We probably all know a boss or colleague who can deal with any type of personality (no matter how off-putting and abrasive) and negotiate their way out of an office standoff with ease and confidence. You see their ability to minimize frustrations when solving problems and almost always succeeds in crafting a solution that works for all parties. Let’s be honest: We want to be like them.
What we’re seeing is a personality trait that would serve you well in both work and everyday life: assertiveness. Many of us have been conditioned to think that we need to be nicer to get ahead in life, and that still holds water. Friendly people are more liked, respected, and make everyone feel better. But nice people also tend to be pushovers and avoid conflict like the plague. I’m not saying you need to be a jerk, but even nice people have to be assertive once in a while.
As many self-development books would tell you, being assertive is what you get when you try to find the middle ground between passive and aggressive. Passive people let aggressive people take advantage of them. Meanwhile, assertive people try to find a solution that benefits everyone.
1. Practice active listening
If someone says or asks for something unreasonable, the usual impulse is to retaliate in kind. Instead of letting your aggressive part take over, you might want to practice active listening. Focus on what they are saying, instead of how they are saying it. Let them talk, collect all the information you need, and ask questions later.

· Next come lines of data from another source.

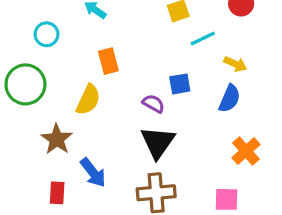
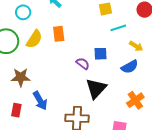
blue semicircle: (230, 99) -> (130, 67), turned 30
yellow semicircle: (88, 100) -> (34, 39), moved
brown star: (57, 139) -> (21, 77), turned 30
black triangle: (158, 142) -> (96, 88), moved

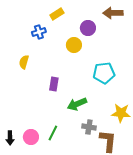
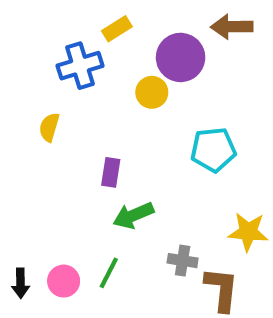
purple circle: (88, 28) -> (181, 57), size x1.5
blue cross: (39, 32) -> (80, 66), size x1.5
green arrow: (77, 104) -> (133, 215), moved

Active listening allows you to point out specific arguments instead of reacting defensively without direction. When you do have to make a response, hone in on mistakes or defects in their reasoning. Do not attack their character, or you lose the high ground.
2. Learn how to refuse someone
Many people have difficulties with refusing a request because they lack the proper words or fear that they might come across as mean or unfriendly. The word “no” usually has a negative connotation, but there are ways to get the point across without sacrificing your self-respect or clout in the office. If you don’t know how to say “no,” you might find it harder to gain other people’s respect.
There are steps to a positive refusal. First, you thank the person who made the request. Always start with positivity as that sets the mood of the following conversations. Next, stall and distance yourself from the request. You could say that you have to check with someone first before making a decision. Make sure to give them a time frame for your decision to make it sound sincerer. Finally, present your counter-offer. Find an alternative that works for you and the other party.
3. Stay silent
Saying nothing can work to your advantage, especially in group settings. Most people want to align themselves with the dominant group and attack those who disagree with the prevailing opinion. Instead of trying to change their mind, listen to what they have to say, and voice out your opposition without elaborating.
These things will help you become more assertive in the workplace. It can be challenging to navigate workplace politics, and even the most rational among us can blow their gasket, given the right situation. The trick is to find your balance and put yourself first when dealing with others.